Voorgaande formule wordt ook gebruikt voor het berekenen van de
transitievergoeding als de arbeidsovereenkomst korter dan een jaar heeft
geduurd.
In de cao kan worden vastgelegd dat een ontslagen werknemer een vervangende voorziening krijgt in plaats van een transitievergoeding bij ontslag om bedrijfseconomische redenen.
Voor bedrijven tot 25 werknemers verdwijnt per 2020 de mogelijkheid een beroep te doen op het niet laten meetellen van dienstjaren van werknemers van voor 1 mei 2013.

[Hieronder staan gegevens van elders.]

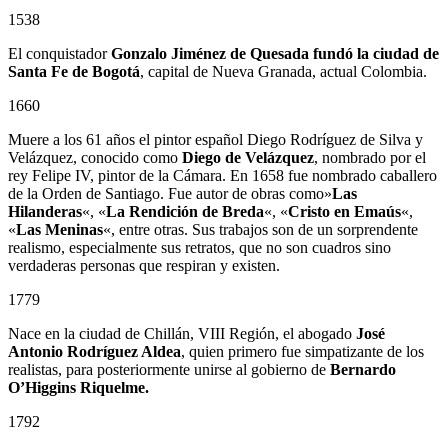
1538
El conquistador
Gonzalo Jiménez de Quesada
fundó la ciudad de
Santa Fe de Bogotá
, capital de Nueva Granada, actual Colombia.
1660
Muere a los 61 años el pintor español Diego Rodríguez de Silva y
Velázquez, conocido como
Diego de Velázquez
, nombrado por el
rey Felipe IV, pintor de la Cámara. En 1658 fue nombrado caballero
de la Orden de Santiago. Fue autor de obras como»
Las
Hilanderas
«, «
La Rendición de Breda
«, «
Cristo en Emaús
«,
«
Las Meninas
«, entre otras. Sus trabajos son de un sorprendente
realismo, especialmente sus retratos, que no son cuadros sino
verdaderas personas que respiran y existen.
1779
Nace en la ciudad de Chillán, VIII Región, el abogado
José
Antonio Rodríguez Aldea
, quien primero fue simpatizante de los
realistas, para posteriormente unirse al gobierno de
Bernardo
O’Higgins Riquelme.
1792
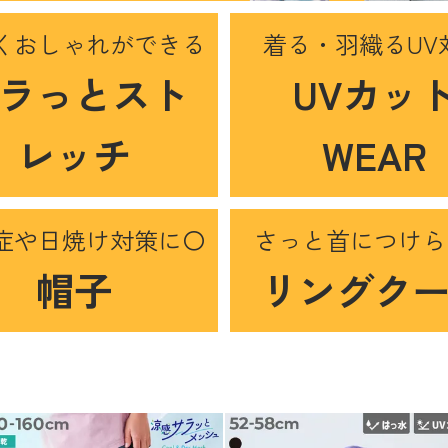
くおしゃれができる
着る・羽織るUV
ラっとスト
UVカッ
レッチ
WEAR
症や日焼け対策に〇
さっと首につけら
帽子
リングク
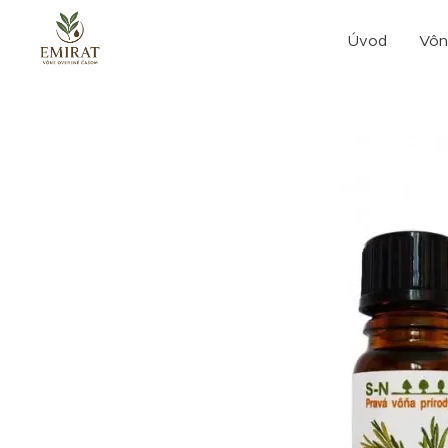
Úvod
Vôn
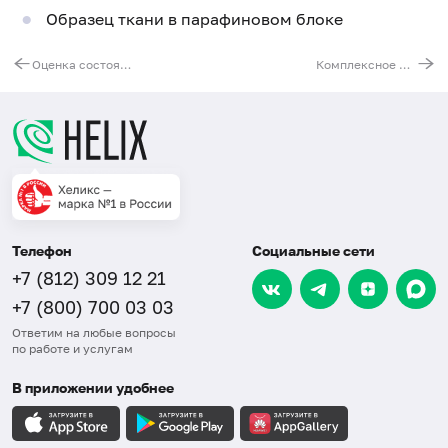
Образец ткани в парафиновом блоке
Оценка состояния здоровья после СOVID-19
Комплексное молекулярно-генетическое исследование при раке молочной железы
Телефон
Социальные сети
+7 (812) 309 12 21
+7 (800) 700 03 03
Ответим на любые вопросы
по работе и услугам
В приложении удобнее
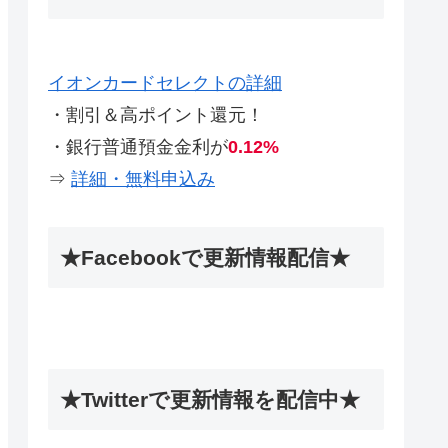
イオンカードセレクトの詳細
・割引＆高ポイント還元！
・銀行普通預金金利が
0.12%
⇒
詳細・無料申込み
★Facebookで更新情報配信★
★Twitterで更新情報を配信中★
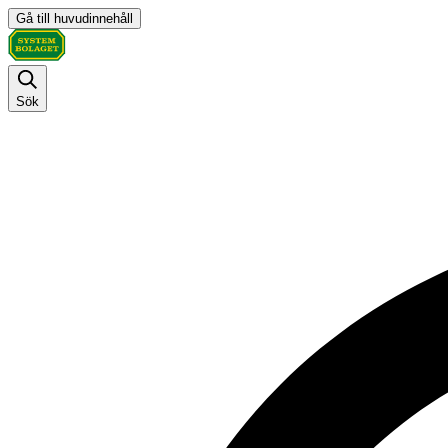
Gå till huvudinnehåll
Sök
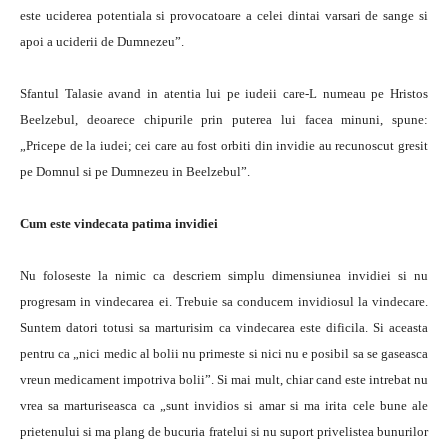
este uciderea potentiala si provocatoare a celei dintai varsari de sange si
apoi a uciderii de Dumnezeu”.
Sfantul Talasie avand in atentia lui pe iudeii care-L numeau pe Hristos
Beelzebul, deoarece chipurile prin puterea lui facea minuni, spune:
„Pricepe de la iudei; cei care au fost orbiti din invidie au recunoscut gresit
pe Domnul si pe Dumnezeu in Beelzebul”.
Cum este vindecata patima invidiei
Nu foloseste la nimic ca descriem simplu dimensiunea invidiei si nu
progresam in vindecarea ei. Trebuie sa conducem invidiosul la vindecare.
Suntem datori totusi sa marturisim ca vindecarea este dificila. Si aceasta
pentru ca „nici medic al bolii nu primeste si nici nu e posibil sa se gaseasca
vreun medicament impotriva bolii”. Si mai mult, chiar cand este intrebat nu
vrea sa marturiseasca ca „sunt invidios si amar si ma irita cele bune ale
prietenului si ma plang de bucuria fratelui si nu suport privelistea bunurilor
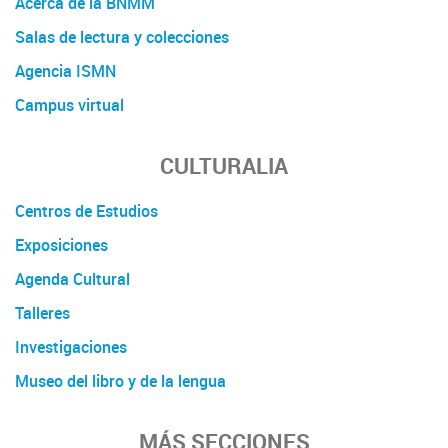
Acerca de la BNMM
Salas de lectura y colecciones
Agencia ISMN
Campus virtual
CULTURALIA
Centros de Estudios
Exposiciones
Agenda Cultural
Talleres
Investigaciones
Museo del libro y de la lengua
MÁS SECCIONES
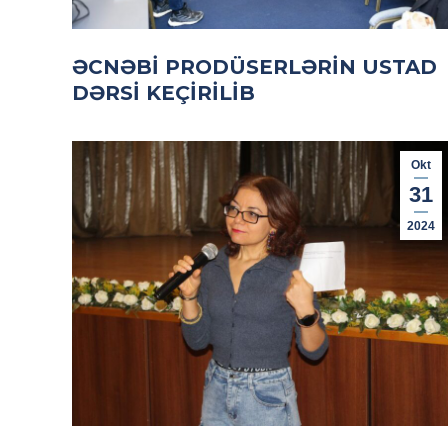
ƏCNƏBI PRODÜSERLƏRIN USTAD
DƏRSI KEÇIRILIB
Okt
31
2024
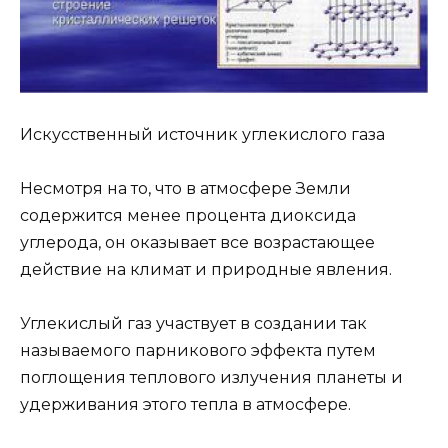
Искусственный источник углекислого газа
Несмотря на то, что в атмосфере Земли
содержится менее процента диоксида
углерода, он оказывает все возрастающее
действие на климат и природные явления.
Углекислый газ участвует в создании так
называемого парникового эффекта путем
поглощения теплового излучения планеты и
удерживания этого тепла в атмосфере.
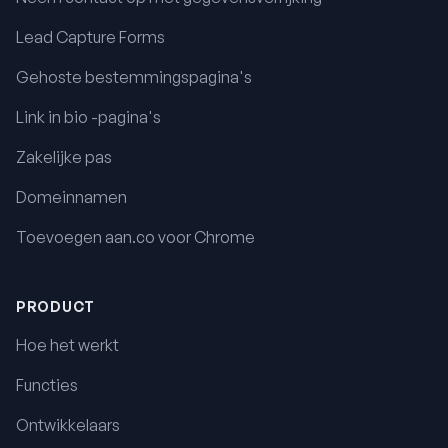
Lead Capture Forms
Gehoste bestemmingspagina's
Link in bio -pagina's
Zakelijke pas
Domeinnamen
Toevoegen aan.co voor Chrome
PRODUCT
Hoe het werkt
Functies
Ontwikkelaars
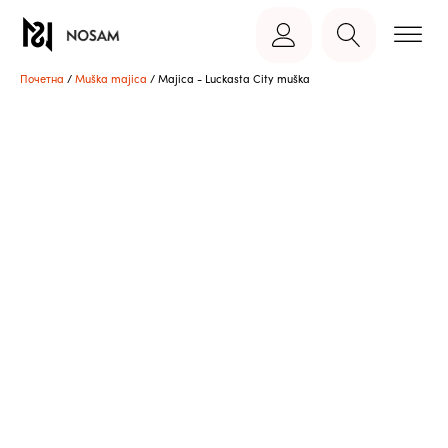
Почетна
/
Muška majica
/ Majica - Luckasta City muška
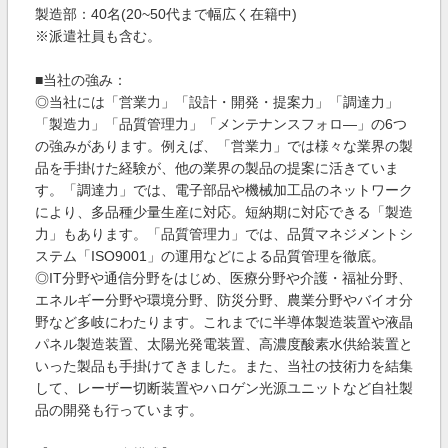
製造部：40名(20~50代まで幅広く在籍中)
※派遣社員も含む。
■当社の強み：
◎当社には「営業力」「設計・開発・提案力」「調達力」
「製造力」「品質管理力」「メンテナンスフォロ―」の6つ
の強みがあります。例えば、「営業力」では様々な業界の製
品を手掛けた経験が、他の業界の製品の提案に活きていま
す。「調達力」では、電子部品や機械加工品のネットワーク
により、多品種少量生産に対応。短納期に対応できる「製造
力」もあります。「品質管理力」では、品質マネジメントシ
ステム「ISO9001」の運用などによる品質管理を徹底。
◎IT分野や通信分野をはじめ、医療分野や介護・福祉分野、
エネルギー分野や環境分野、防災分野、農業分野やバイオ分
野など多岐にわたります。これまでに半導体製造装置や液晶
パネル製造装置、太陽光発電装置、高濃度酸素水供給装置と
いった製品も手掛けてきました。また、当社の技術力を結集
して、レーザー切断装置やハロゲン光源ユニットなど自社製
品の開発も行っています。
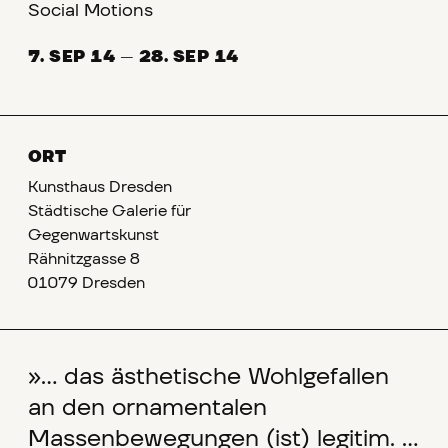
Social Motions
7. SEP 14
—
28. SEP 14
ORT
Kunsthaus Dresden
Städtische Galerie für
Gegenwartskunst
Rähnitzgasse 8
01079 Dresden
»… das ästhetische Wohlgefallen
an den ornamentalen
Massenbewegungen (ist) legitim. …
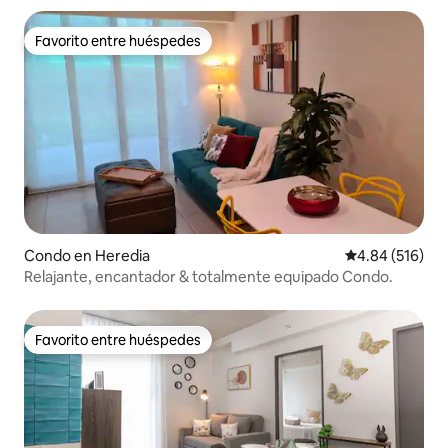
Favorito entre huéspedes
Favorito entre huéspedes
Condo en Heredia
Calificación pr
4.84 (516)
Relajante, encantador & totalmente equipado Condo.
Favorito entre huéspedes
Favorito entre huéspedes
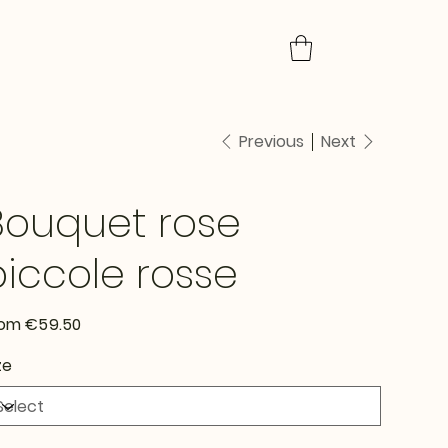
Previous
Next
Bouquet rose
piccole rosse
Price
rom
€59.50
ze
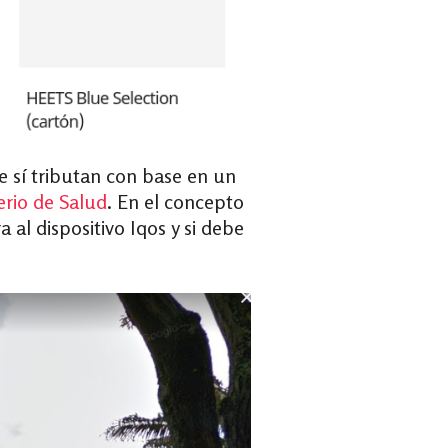
e sí tributan con base en un
erio de Salud
. En el concepto
a al dispositivo Iqos y si debe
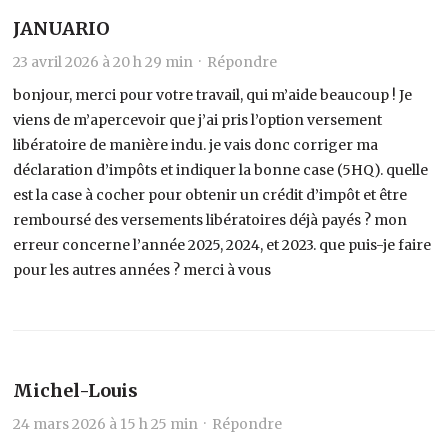
JANUARIO
23 avril 2026 à 20 h 29 min ·
Répondre
bonjour, merci pour votre travail, qui m’aide beaucoup ! Je
viens de m’apercevoir que j’ai pris l’option versement
libératoire de manière indu. je vais donc corriger ma
déclaration d’impôts et indiquer la bonne case (5HQ). quelle
est la case à cocher pour obtenir un crédit d’impôt et être
remboursé des versements libératoires déjà payés ? mon
erreur concerne l’année 2025, 2024, et 2023. que puis-je faire
pour les autres années ? merci à vous
Michel-Louis
24 mars 2026 à 15 h 25 min ·
Répondre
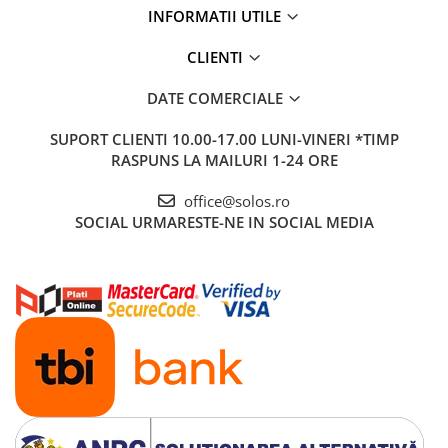
Baterii lavoar montare pe tavan
INFORMATII UTILE
Baterii pentru bideu
Robinete baie
CLIENTI
Robinete coltar
DATE COMERCIALE
Robinete de trecere
SUPORT CLIENTI
10.00-17.00 LUNI-VINERI *TIMP
Robinete masina de spalat
RASPUNS LA MAILURI 1-24 ORE
office@solos.ro
SOCIAL
URMARESTE-NE IN SOCIAL MEDIA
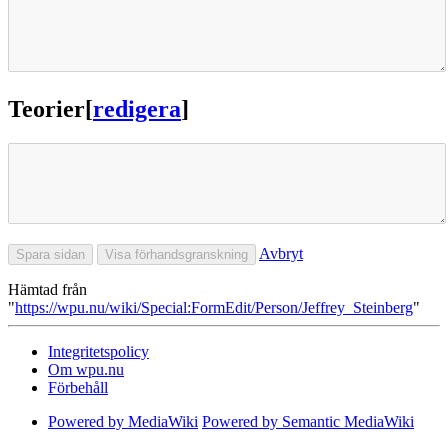
Teorier
[
redigera
]
Avbryt
Hämtad från
"
https://wpu.nu/wiki/Special:FormEdit/Person/Jeffrey_Steinberg
"
Integritetspolicy
Om wpu.nu
Förbehåll
Powered by MediaWiki
Powered by Semantic MediaWiki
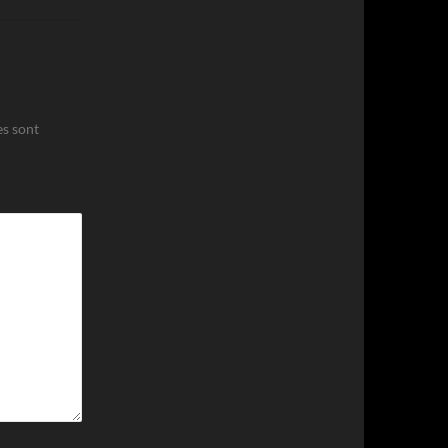
es sont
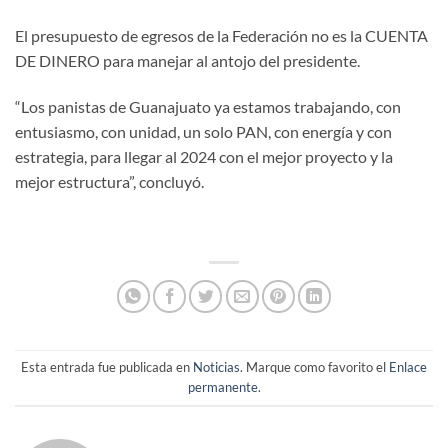
El presupuesto de egresos de la Federación no es la CUENTA
DE DINERO para manejar al antojo del presidente.
“Los panistas de Guanajuato ya estamos trabajando, con
entusiasmo, con unidad, un solo PAN, con energía y con
estrategia, para llegar al 2024 con el mejor proyecto y la
mejor estructura”, concluyó.
Esta entrada fue publicada en
Noticias
. Marque como favorito el
Enlace
permanente
.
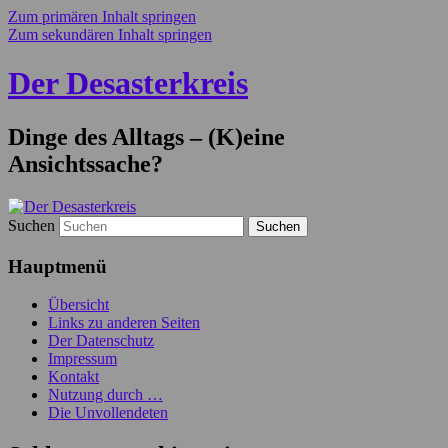
Zum primären Inhalt springen
Zum sekundären Inhalt springen
Der Desasterkreis
Dinge des Alltags – (K)eine
Ansichtssache?
Suchen
Hauptmenü
Übersicht
Links zu anderen Seiten
Der Datenschutz
Impressum
Kontakt
Nutzung durch …
Die Unvollendeten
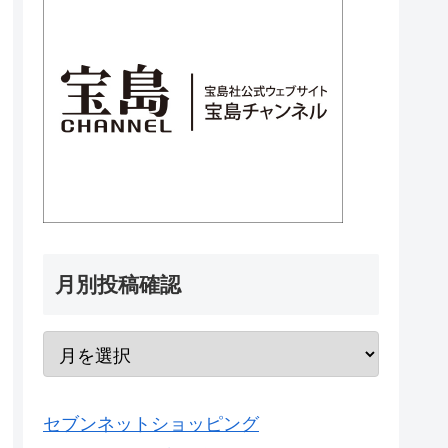
月別投稿確認
セブンネットショッピング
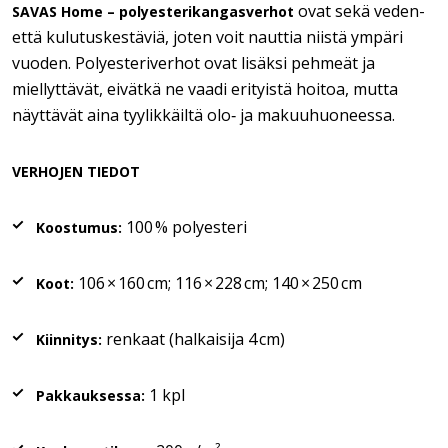
ovat sekä veden-
SAVAS Home – polyesterikangasverhot
että kulutuskestäviä, joten voit nauttia niistä ympäri
vuoden. Polyesteriverhot ovat lisäksi pehmeät ja
miellyttävät, eivätkä ne vaadi erityistä hoitoa, mutta
näyttävät aina tyylikkäiltä olo‑ ja makuuhuoneessa.
VERHOJEN TIEDOT
100 % polyesteri
Koostumus:
106 × 160 cm; 116 × 228 cm; 140 × 250 cm
Koot:
renkaat (halkaisija 4 cm)
Kiinnitys:
1 kpl
Pakkauksessa:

Ontbinding van de arbeidsovereenkomstwordt vanaf 01 januari 2020 mogelijk als er sprake is van een optelsom van omstandigheden, de zogenaamde cumulatiegrond. Nu moet de werkgever aan één van de acht ontslaggronden volledig voldoen. Deze nieuwe negende grond geeft de rechter de mogelijkheid omstandigheden te combineren. De werknemer kan wel een halve transitievergoeding extra krijgen (bovenop de transitievergoeding), wanneer de cumulatiegrond gebruikt wordt voor het ontslag.
De cumulatiegrond maakt het mogelijk om ontbinding van de arbeidsovereenkomst te laten plaatsvinden wegens een combinatie van omstandigheden genoemd in twee of meer van zes van de bestaande ontslaggronden*. De combinatie van deze ontslaggronden moet dan zodanig zijn dat van de werkgever in redelijkheid (het moeten dus wel ‘grove’ gefundeerde feiten zijn) niet kan worden gevergd de arbeidsovereenkomst te laten voortduren. *De twee bestaande ontslaggronden bedrijfseconomische redenen en langdurige arbeidsongeschiktheid kunnen/mogen niet voor ontslag op basis van de cumulatiegrond in een combinatie gebruikt worden.
De Wet Arbeidsmarkt in Balans is voor werkgevers en werknemers dus wel degelijk iets om nader aandacht aan te (laten) besteden. Voorkom onduidelijkheid en onnodige conflicten, wees goed voorbereid.